When you tour Knossos, you will see many colorful frescoes and sections of the Knossos Palace, which are reproductions of what it used to be, allowing you to imagine what it is like to live in ancient Crete. Most of the uncovered artifacts from Knossos are held and displayed at the Heraklion Museum, so be sure to visit that as well.
Whether you’re traveling solo or with the love of your life, you will find it charming to explore the romantic island of Santorini.
Its iconic whitewashed, pastel-hued cube-shaped houses perched on top of the steep cliff sides above the cobalt Aegean and the famed Santorini caldera, which was formed by volcanic eruptions over a millennia ago.
Don’t miss the chance to pose and snap the perfect photo with the iconic blue-domed churches as the backdrop.
After the much-anticipated photoshoot, make your way through the narrow alleyways of the postcard-perfect village of Oia and bathe in their famous thermal springs warmed by an active volcano.
You can also play out on black sand beaches and explore the prehistoric settlement of Akrotiri, which is famous for having such an advanced drainage system during its time.
The island of Corfu is the perfect destination for tourists whose idea of a vacation is to sail the seas free-spiritedly.
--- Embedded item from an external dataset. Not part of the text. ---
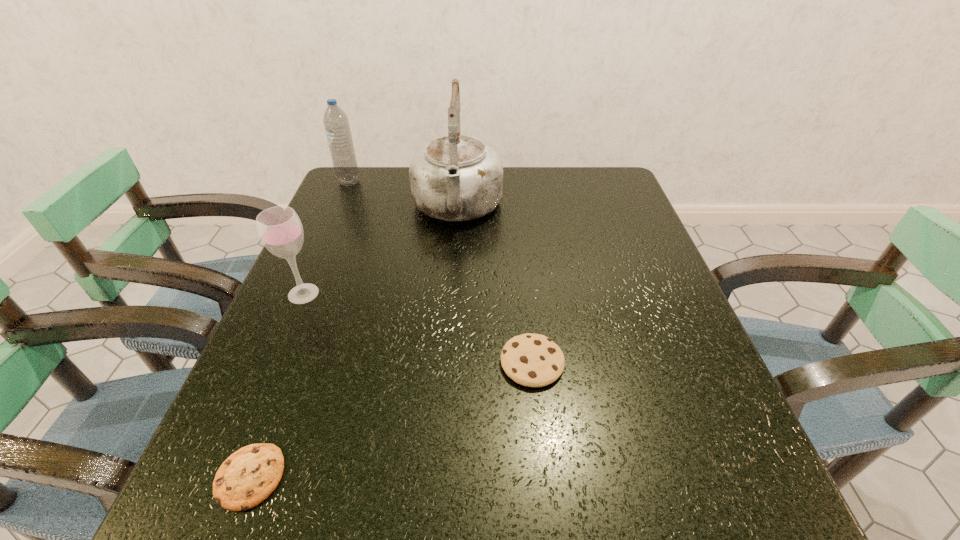 Identify the location of object that stands as the second closest to the tallest object. (280, 230).

This screenshot has height=540, width=960. In order to click on free space that satisfies the following two spatial constraints: 1. at the spout of the tallest object; 2. on the left side of the taller cookie in this screenshot , I will do `click(446, 363)`.

Where is `free region that satisfies the following two spatial constraints: 1. on the front side of the farther cookie; 2. on the left side of the third nearest object`? free region that satisfies the following two spatial constraints: 1. on the front side of the farther cookie; 2. on the left side of the third nearest object is located at coordinates click(274, 363).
The tranquil, turquoise seas, surrounded by fir-studded hillsides and a regal capital, make Corfu one of the most beautiful destinations in Greece.
Novices who would like to take a sailing course and gain certification are advised to start at the Ionian Isle. Afterward, they can join a flotilla for a leisurely cruise around Corfu. The captain will drop the anchor at various points so that the tourists can explore the magnificent Kalami Bay of The Durrells fame and the lush Paleokastritsa.
After a day of sailing the seas, you can relax in the town proper of Corfu, where you can admire the Venetian fortresses, the French-designed Liston Arcade, and The Palace of St Michael and St George, which were built during the isle’s British administration.